Significativa também foi a aprovação, pela CCJ da Casa Federativa, da Proposta de Emenda à Constituição 20/1999, de autoria do então Senador José Roberto Arruda, que altera o artigo 228 da Constituição Federal e reduz para 16 (dezesseis) anos a idade para imputabilidade penal.

Se for analisada a tramitação da matéria, constata-se que os últimos andamentos a ela relacionados ocorreram no ano de 2004. Após isso, a matéria chegou a ser encaminhada ao Plenário do Senado para que, em assim decidindo aquele órgão, fosse arquivada em virtude da mudança da legislatura e de o Senador Arruda não mais ser membro da Casa.

Surpreendentemente, a matéria voltou a tramitar, com muita força, na CCJ do Senado em fevereiro de 2007.

A partir de então, a PEC teve uma célere tramitação na Comissão, foi aprovada por aquele órgão em abril do mesmo ano e foi encaminhado ao Plenário da Casa logo em seguida, onde se encontra para discussão desde 23/10/2007.105

Esse fato comprova a força da opinião pública na estipulação da ordem do dia das Casas legislativas.

Não se está, aqui, emitindo qualquer juízo de valor acerca do mérito de se aprovar ou não a referida PEC. Apenas coloca-se que não é possível ignorar que os aspectos sociais e, consequentemente, os sociológicos interferem e muito no processo de formação das leis.

A grande questão introduzida é: até que ponto é racional o Congresso pautar-se pelos interesses da opinião pública e pelo que a mídia coloca como prioridade em suas matérias?

Até que ponto é representativo deliberar sobre esses assuntos que mexem com a comoção nacional no momento específico da crise, quando os próprios parlamentares encontram-se influenciados por seus valores particulares, sem que, com isso, consigam ouvir o que a sociedade realmente quer?

Essas questões demonstram a força da sociedade de massa sobre os representantes escolhidos pelo povo.

105 Informações obtidas no sítio eletrônico do Senado Federal. Disponível em: <http://www.senado.gov.br/sf/atividade/Materia/detalhes.asp?p_cod_mate=837>. Acesso em: 28 out. 2008.

Em um Congresso plural, a atividade de pressão pode ser exercida, inclusive, por grupos sobre candidatos cuja plataforma de campanha tenha se baseado em movimentos ou questões sociais.

É frequente a pressão feita pela base de um parlamentar sobre a sua atuação, o que gera conflitos cada vez maiores no processo de elaboração legislativa.
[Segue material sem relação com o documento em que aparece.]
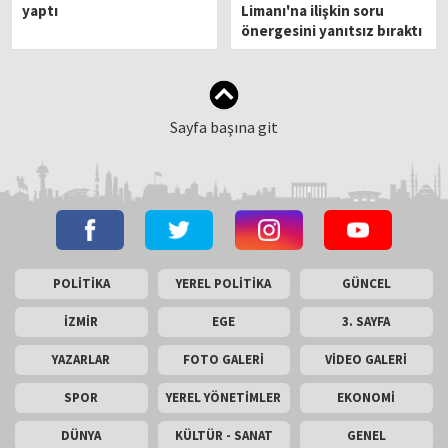
yaptı
Limanı'na ilişkin soru
önergesini yanıtsız bıraktı
Sayfa başına git
POLİTİKA
YEREL POLİTİKA
GÜNCEL
İZMİR
EGE
3. SAYFA
YAZARLAR
FOTO GALERİ
VİDEO GALERİ
SPOR
YEREL YÖNETİMLER
EKONOMİ
DÜNYA
KÜLTÜR - SANAT
GENEL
Saber diferenciar o que são interesses corporativos daqueles que podem ser considerados interesses sociais é o grande desafio no processo de formação das leis.

Para isso, talvez seja necessário sempre recorrer ao conceito e princípios do processo legislativo para que essa atividade não se perca nos diversos procedimentos que levam à formação da lei.
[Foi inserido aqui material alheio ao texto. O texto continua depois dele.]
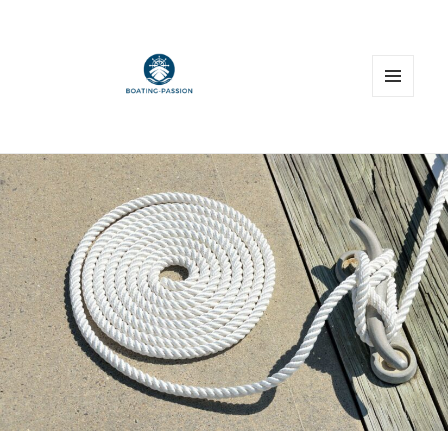
MENU
E
WIDGET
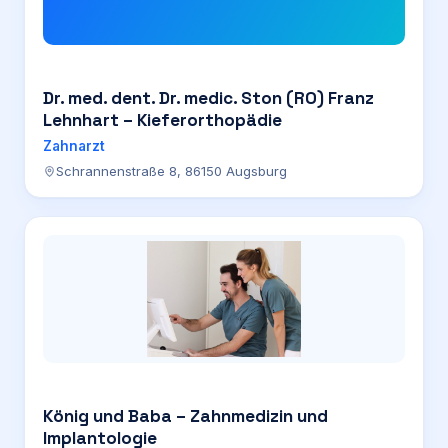
Dr. med. dent. Dr. medic. Ston (RO) Franz
Lehnhart – Kieferorthopädie
Zahnarzt
Schrannenstraße 8, 86150 Augsburg
König und Baba – Zahnmedizin und
Implantologie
Por fim, cumpre ressaltar que, além do aspecto sociológico, que interfere significativamente no processo legislativo, o aspecto jurídico também é importante na lógica de construção das leis pelo Parlamento.

Fábio Alexandre Coelho afirma que, dentro de um sistema positivista bem estruturado, é a própria Constituição que serve como fonte das normas que regulamentam o processo legislativo.106

No Brasil, isso não é diferente. Todo o processo legislativo está devidamente positivado em nossa Carta Maior, mais especificamente nos artigos 59 a 69, quando o texto constitucional, primeiramente, classifica o que se pode considerar processo legislativo, trata das emendas à Constituição, as hipóteses em que ocorrerão e as hipóteses de impossibilidade, trata das leis, sua hierarquia, bem como da iniciativa privativa ou concorrente.

Além disso, a questão também encontra-se positivada em dispositivos infraconstitucionais, tais como a Lei Complementar 95/98, como também nos regimentos internos das Casas, fato esse que demonstra que a sistematização do processo legislativo brasileiro encontra-se exaustivamente positivada.

É importante argumentar, a essa altura, que tudo o que se tem dito sobre o processo deveria valer, em tese, para o processo orçamentário, pois este nada mais é do que uma forma de expressão do processo legislativo na elaboração das leis orçamentárias.

Contudo, no capítulo quarto, pretende-se demonstrar como toda essa lógica de funcionamento e os princípios aplicáveis ao processo legislativo nem sempre são respeitados no processo orçamentário.